Systemic Attributes

A system must consist of three kinds of things: Elements, Interconnection and Function or purpose.

Variable 1

Furthermore a system contains key relationships which consist of: Attributes of the elements and relationship (Interconnection) among elements and attributes.

Both attributes and relationship are associated by function called variables (quantifiable variables and non-numerical). The system state at any time is the set of values held by the variables at that time.

Important to clearly define attributes that are relevant to variables in order to assign value which define system state and show trajectory, to attributes / characteristics applicable to system elements. Attributes particular to system elements main aim is to provide enhanced understanding system behavior.

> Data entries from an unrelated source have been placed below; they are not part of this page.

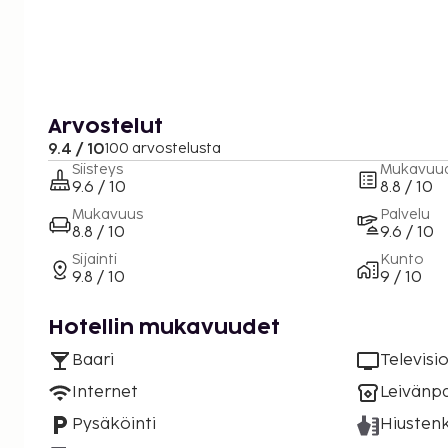
Arvostelut
9.4 / 10
100 arvostelusta
Siisteys
Mukavuu
9.6 / 10
8.8 / 10
Mukavuus
Palvelu
8.8 / 10
9.6 / 10
Sijainti
Kunto
9.8 / 10
9 / 10
Hotellin mukavuudet
Baari
Televisi
Internet
Leivänp
Pysäköinti
Hiustenk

Systemic Content is about understanding dominant influences (positive and negative) that determine conditions of system elements. Objective of System Dynamics is to define mental models that enable identification of leverage points that will determine ideal system state.

An attribute is an annotation that is assigned to an element and used to store specific systemic transformation data (context, content, process) . This information is stored in the metadata and can be accessed either during systemic transformation analysis process, through to realization and fundamental to the systemic cockpit containing variables. Attributes might change the systemic behaviour of the related element during execution, provide key information about the element systemic behaviour (intended or unintended) , or convey organizational information to transformation agents.]

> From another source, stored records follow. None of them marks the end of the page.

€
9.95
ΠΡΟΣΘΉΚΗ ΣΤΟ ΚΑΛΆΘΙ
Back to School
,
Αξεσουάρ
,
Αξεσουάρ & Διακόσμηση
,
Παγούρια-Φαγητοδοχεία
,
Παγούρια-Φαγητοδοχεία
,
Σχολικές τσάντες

Attributes that are assigned to elements are fundamental in providing systemic understanding of its behaviors and underlining impact to dominant influences due to the interconnection of attributes.

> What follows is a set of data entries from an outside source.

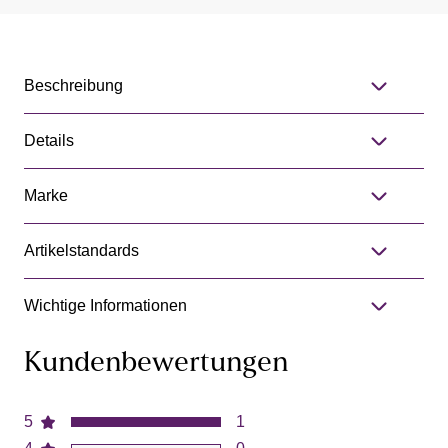
Beschreibung
Details
Marke
Artikelstandards
Wichtige Informationen
Kundenbewertungen
5
1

Examples of systemic attributes to equipment used for systemic transformation :

  • Functions performed by machines: Finished product, API ect..
  • Bottleneck resource.
  • Efficiency
  • Output rates
  • Shift assignment
  • Compatibility product family
  • Reliability: includes MTBF (mean time between failures),
  • Physical requirements: light, power supply, weight, size, noise, air-conditioning (temperature and humidity) needs

Systemic transformation is to ensure efficacy (Adaptability) of initiatives to enable potential, connectedness and resilience via a process of understating and learning: System content, System Context, System process.